Definition
Eine spezielle Bell-Ungleichung für zwei Parteien, die jeweils zwischen zwei binären Messungen wählen. Mit Erwartungswerten E_{xy} für Einstellungen x,y ∈ {0,1} definiert man die CHSH-Kombination S=E_{00}+E_{01}+E_{10}-E_{11}, die für jedes lokale verborgene Variablenmodell S ≤ 2 erfüllt, während die Quantenmechanik bis zu S = 2√2 (Tsirelson-Grenze) zulässt.

Prinzip

Prinzip
Linearkombinationen von gemeinsamen Erwartungswerten, die aus Lokalität und Ergebnisdeterminismus folgen, so zusammenstellen, dass eine experimentell prüfbare Schranke entsteht; den gemessenen S mit der klassischen Grenze vergleichen, um Nichtlokalität zu beurteilen.

Demonstration

Demonstration
Bereiten Sie den zweiqubitigen Singulettzustand vor und wählen Sie Messachsen bei Winkeln, die CHSH optimal verletzen (z.B. 0°, 45° für eine Partei und 22,5°, -22,5° für die andere). Die gemessenen Korrelationen ergeben S=2√2 und überschreiten damit die klassische Grenze.

Fehlanwendung

Fehlanwendung
CHSH-Verletzung als Beweis für Signalübertragung interpretieren oder experimentelle Schlupflöcher mit echter Nichtlokalität verwechseln. Ebenso falsch ist die Anwendung der CHSH-Ungleichung auf Szenarien mit mehr Ergebnissen oder Einstellungen ohne entsprechende Verallgemeinerung.

Konsequenz

Konsequenz
Eine beobachtete CHSH-Verletzung ist ein klares quantitatives Zeugnis nichtlokaler Korrelationen und kann bei geschlossenen Schlupflöchern in device-independent Zertifizierungen (Zufallserzeugung, Schlüsseldistr.) genutzt werden.

Umkehrung

Umkehrung
Falls das Setup lokal versteckte Variablen erlaubt, gilt S ≤ 2; durch Aufhebung von Lokalität oder Messunabhängigkeit können klassische Modelle diese Schranke überschreiten, während die Quantenmechanik den Bereich bis zur Tsirelson-Grenze erweitert.

Abgrenzung

Abgrenzung
Die CHSH-Ungleichung gilt für zwei Parteien mit je zwei binären Messungen und setzt Messunabhängigkeit, keine überlichtschnelle Signalübertragung (Lokalität) und faire Stichproben oder Schlupflochschließung voraus.
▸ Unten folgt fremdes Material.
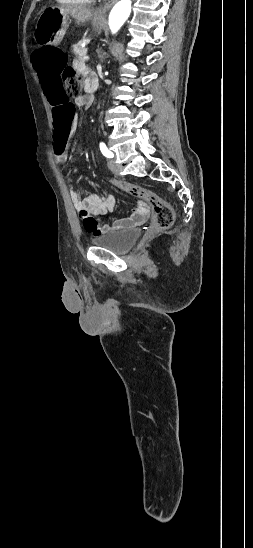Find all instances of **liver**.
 I'll list each match as a JSON object with an SVG mask.
<instances>
[{
  "label": "liver",
  "mask_w": 253,
  "mask_h": 548,
  "mask_svg": "<svg viewBox=\"0 0 253 548\" xmlns=\"http://www.w3.org/2000/svg\"><path fill=\"white\" fill-rule=\"evenodd\" d=\"M57 8L66 15H70L79 23L87 22L94 13L93 9L82 5L62 6Z\"/></svg>",
  "instance_id": "1"
}]
</instances>
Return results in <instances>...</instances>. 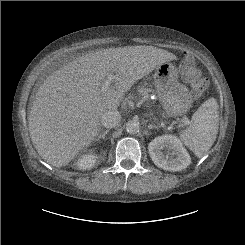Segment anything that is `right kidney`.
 Instances as JSON below:
<instances>
[{
    "instance_id": "1",
    "label": "right kidney",
    "mask_w": 245,
    "mask_h": 245,
    "mask_svg": "<svg viewBox=\"0 0 245 245\" xmlns=\"http://www.w3.org/2000/svg\"><path fill=\"white\" fill-rule=\"evenodd\" d=\"M96 159L97 156L95 154L83 155L78 159L76 166L81 170L90 169L94 166Z\"/></svg>"
}]
</instances>
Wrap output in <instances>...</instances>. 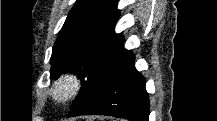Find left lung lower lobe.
<instances>
[{
  "instance_id": "0a47b994",
  "label": "left lung lower lobe",
  "mask_w": 217,
  "mask_h": 121,
  "mask_svg": "<svg viewBox=\"0 0 217 121\" xmlns=\"http://www.w3.org/2000/svg\"><path fill=\"white\" fill-rule=\"evenodd\" d=\"M124 41L85 89L69 117L110 115L131 121H148L149 97L145 79L134 66V54Z\"/></svg>"
}]
</instances>
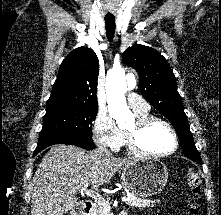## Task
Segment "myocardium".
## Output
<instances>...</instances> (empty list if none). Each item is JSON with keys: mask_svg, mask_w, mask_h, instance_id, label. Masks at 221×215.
Segmentation results:
<instances>
[{"mask_svg": "<svg viewBox=\"0 0 221 215\" xmlns=\"http://www.w3.org/2000/svg\"><path fill=\"white\" fill-rule=\"evenodd\" d=\"M161 123L165 125L170 131L174 145L173 148L165 153H153L145 150L140 143L141 134L153 123ZM127 144L129 149L140 156L149 157V158H164L174 154L179 146V138L174 127L167 120L157 117V116H146V117H138L135 121V126L131 130H127L126 132Z\"/></svg>", "mask_w": 221, "mask_h": 215, "instance_id": "myocardium-1", "label": "myocardium"}]
</instances>
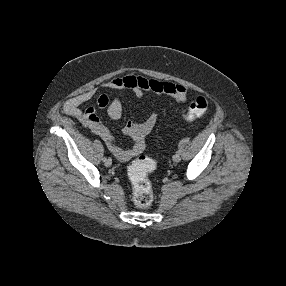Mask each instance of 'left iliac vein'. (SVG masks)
Wrapping results in <instances>:
<instances>
[{
    "mask_svg": "<svg viewBox=\"0 0 286 286\" xmlns=\"http://www.w3.org/2000/svg\"><path fill=\"white\" fill-rule=\"evenodd\" d=\"M180 160H181V157H180L179 154L173 155V161H174V162H179Z\"/></svg>",
    "mask_w": 286,
    "mask_h": 286,
    "instance_id": "1",
    "label": "left iliac vein"
}]
</instances>
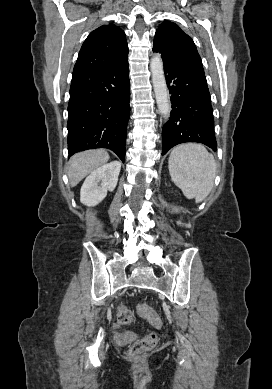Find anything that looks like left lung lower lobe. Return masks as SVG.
Returning <instances> with one entry per match:
<instances>
[{"mask_svg":"<svg viewBox=\"0 0 272 389\" xmlns=\"http://www.w3.org/2000/svg\"><path fill=\"white\" fill-rule=\"evenodd\" d=\"M163 62L172 111L162 130V155L185 142L202 143L216 151L213 111L203 67Z\"/></svg>","mask_w":272,"mask_h":389,"instance_id":"1","label":"left lung lower lobe"}]
</instances>
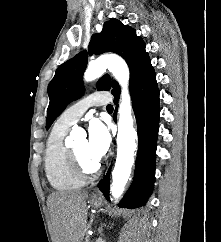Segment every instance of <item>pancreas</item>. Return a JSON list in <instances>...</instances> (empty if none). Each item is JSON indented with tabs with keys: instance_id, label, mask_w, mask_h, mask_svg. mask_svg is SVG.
<instances>
[{
	"instance_id": "obj_1",
	"label": "pancreas",
	"mask_w": 221,
	"mask_h": 242,
	"mask_svg": "<svg viewBox=\"0 0 221 242\" xmlns=\"http://www.w3.org/2000/svg\"><path fill=\"white\" fill-rule=\"evenodd\" d=\"M84 242H91L90 239L87 237Z\"/></svg>"
}]
</instances>
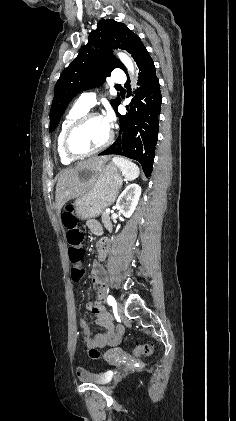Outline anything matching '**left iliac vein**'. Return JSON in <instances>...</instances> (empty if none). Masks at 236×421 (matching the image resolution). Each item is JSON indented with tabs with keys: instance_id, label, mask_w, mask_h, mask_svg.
<instances>
[{
	"instance_id": "1",
	"label": "left iliac vein",
	"mask_w": 236,
	"mask_h": 421,
	"mask_svg": "<svg viewBox=\"0 0 236 421\" xmlns=\"http://www.w3.org/2000/svg\"><path fill=\"white\" fill-rule=\"evenodd\" d=\"M116 307H117L118 314L120 315L122 313L123 306H122V304L120 302H118L116 304Z\"/></svg>"
}]
</instances>
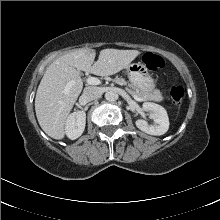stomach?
Here are the masks:
<instances>
[{"label": "stomach", "instance_id": "stomach-1", "mask_svg": "<svg viewBox=\"0 0 220 220\" xmlns=\"http://www.w3.org/2000/svg\"><path fill=\"white\" fill-rule=\"evenodd\" d=\"M126 71L133 87L147 94L159 92L156 89L155 79L142 63H132L126 68Z\"/></svg>", "mask_w": 220, "mask_h": 220}]
</instances>
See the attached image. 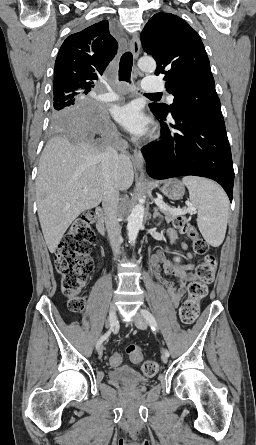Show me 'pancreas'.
Wrapping results in <instances>:
<instances>
[{
    "mask_svg": "<svg viewBox=\"0 0 256 445\" xmlns=\"http://www.w3.org/2000/svg\"><path fill=\"white\" fill-rule=\"evenodd\" d=\"M162 212H163V214H164V216H165V220H166L167 222H171V221L175 220L176 217H177V215L172 214L171 212H169V211H167V210H162Z\"/></svg>",
    "mask_w": 256,
    "mask_h": 445,
    "instance_id": "cf45deb5",
    "label": "pancreas"
}]
</instances>
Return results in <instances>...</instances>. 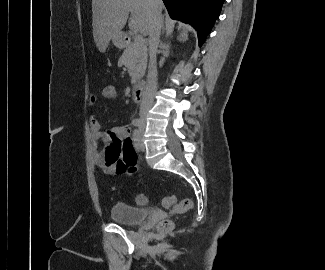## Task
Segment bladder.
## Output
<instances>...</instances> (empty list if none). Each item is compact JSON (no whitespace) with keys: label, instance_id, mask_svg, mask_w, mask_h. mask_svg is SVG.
Here are the masks:
<instances>
[{"label":"bladder","instance_id":"31cf9c89","mask_svg":"<svg viewBox=\"0 0 325 270\" xmlns=\"http://www.w3.org/2000/svg\"><path fill=\"white\" fill-rule=\"evenodd\" d=\"M150 216V210L133 206L123 201L115 202L110 210V219L118 224L139 226Z\"/></svg>","mask_w":325,"mask_h":270}]
</instances>
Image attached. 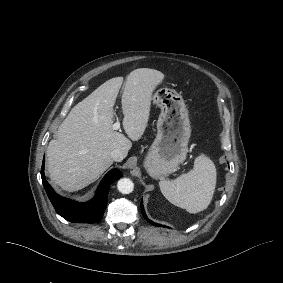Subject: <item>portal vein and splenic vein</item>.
<instances>
[{
    "instance_id": "obj_1",
    "label": "portal vein and splenic vein",
    "mask_w": 283,
    "mask_h": 283,
    "mask_svg": "<svg viewBox=\"0 0 283 283\" xmlns=\"http://www.w3.org/2000/svg\"><path fill=\"white\" fill-rule=\"evenodd\" d=\"M119 127H120V125H119L118 122H117V123H114V124L112 125V130H113V131H116V130L119 129Z\"/></svg>"
}]
</instances>
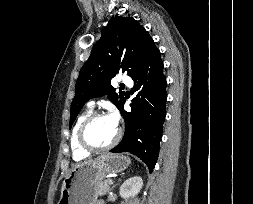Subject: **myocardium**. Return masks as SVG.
Segmentation results:
<instances>
[{
	"instance_id": "f54148a6",
	"label": "myocardium",
	"mask_w": 253,
	"mask_h": 204,
	"mask_svg": "<svg viewBox=\"0 0 253 204\" xmlns=\"http://www.w3.org/2000/svg\"><path fill=\"white\" fill-rule=\"evenodd\" d=\"M104 116H107L104 112H92L81 124L80 129H79V133H78V140H79L80 146L83 149H85L89 152H101V151H106V150L113 148L119 142V140L121 138V134H122V131L119 127H117V133H116L115 137L107 145L96 146V145L92 144L91 142H89V140L87 139V130H88L89 126L96 119L104 117Z\"/></svg>"
}]
</instances>
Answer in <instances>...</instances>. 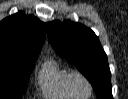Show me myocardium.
Wrapping results in <instances>:
<instances>
[{
  "instance_id": "obj_1",
  "label": "myocardium",
  "mask_w": 128,
  "mask_h": 99,
  "mask_svg": "<svg viewBox=\"0 0 128 99\" xmlns=\"http://www.w3.org/2000/svg\"><path fill=\"white\" fill-rule=\"evenodd\" d=\"M75 79H81L87 84L89 88V94L86 97H80L79 95L76 94L74 87H73V81ZM67 85H68V89L70 90V92L73 94L74 97L89 98L92 95L93 87H92L91 82L83 73L79 71H70L68 78H67Z\"/></svg>"
}]
</instances>
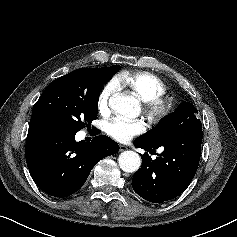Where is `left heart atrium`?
<instances>
[{
    "label": "left heart atrium",
    "instance_id": "obj_1",
    "mask_svg": "<svg viewBox=\"0 0 237 237\" xmlns=\"http://www.w3.org/2000/svg\"><path fill=\"white\" fill-rule=\"evenodd\" d=\"M145 131V125L140 120H126L120 117L111 119L106 125V132L119 142H128L134 136Z\"/></svg>",
    "mask_w": 237,
    "mask_h": 237
}]
</instances>
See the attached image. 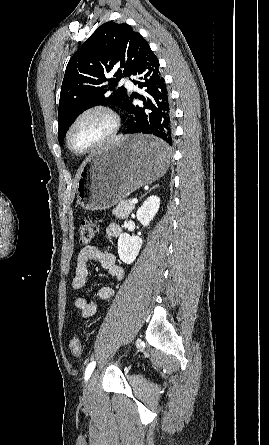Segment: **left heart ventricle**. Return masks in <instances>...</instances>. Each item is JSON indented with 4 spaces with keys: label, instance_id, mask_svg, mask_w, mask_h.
Segmentation results:
<instances>
[{
    "label": "left heart ventricle",
    "instance_id": "obj_1",
    "mask_svg": "<svg viewBox=\"0 0 269 445\" xmlns=\"http://www.w3.org/2000/svg\"><path fill=\"white\" fill-rule=\"evenodd\" d=\"M107 121L100 115L85 118L76 127L72 135V145L75 149H83L107 129Z\"/></svg>",
    "mask_w": 269,
    "mask_h": 445
}]
</instances>
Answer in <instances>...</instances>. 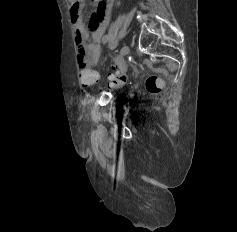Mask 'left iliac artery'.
Segmentation results:
<instances>
[{"instance_id": "1", "label": "left iliac artery", "mask_w": 237, "mask_h": 232, "mask_svg": "<svg viewBox=\"0 0 237 232\" xmlns=\"http://www.w3.org/2000/svg\"><path fill=\"white\" fill-rule=\"evenodd\" d=\"M108 41V35H104L102 38L103 44H105Z\"/></svg>"}]
</instances>
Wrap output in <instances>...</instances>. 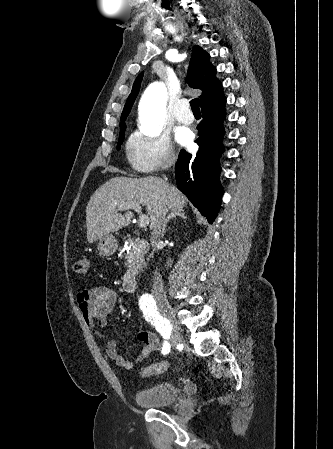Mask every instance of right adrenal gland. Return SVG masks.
Wrapping results in <instances>:
<instances>
[{
  "instance_id": "1",
  "label": "right adrenal gland",
  "mask_w": 333,
  "mask_h": 449,
  "mask_svg": "<svg viewBox=\"0 0 333 449\" xmlns=\"http://www.w3.org/2000/svg\"><path fill=\"white\" fill-rule=\"evenodd\" d=\"M176 216H179V217H181V218H183V219H187V216L185 215V212H184L183 209L172 211V212L168 215L167 219H165V221H164L163 228H162V234L165 233L166 226H167L168 222H169L172 218H175Z\"/></svg>"
}]
</instances>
Sie ist nicht direkt auf multipartite oder höhere Ausgabeszenarien übertragbar ohne Anpassung.

Semantische Spannung

Semantische Spannung
Spannung zwischen CHSH als einfachem, robustem Nichtlokalitätstest und komplexeren Ungleichungen (GHZ, multipartite Bell-Ungleichungen), die andere Aspekte nichtklassischer Korrelationen untersuchen; CHSH ist minimal, deckt aber nicht alle Nichtlokalitätsverhalten ab.

Synthese

Synthese
Die CHSH-Ungleichung ist der prototypische bipartite Zwei-Einstellung-Zwei-Ergebnis-Test: eine kompakte lineare Schranke, deren quantenmechanische Verletzung (bis 2√2) ein experimentell zugängliches Zeichen nichtlokaler Korrelationen darstellt und vielen device-independent Protokollen zugrunde liegt.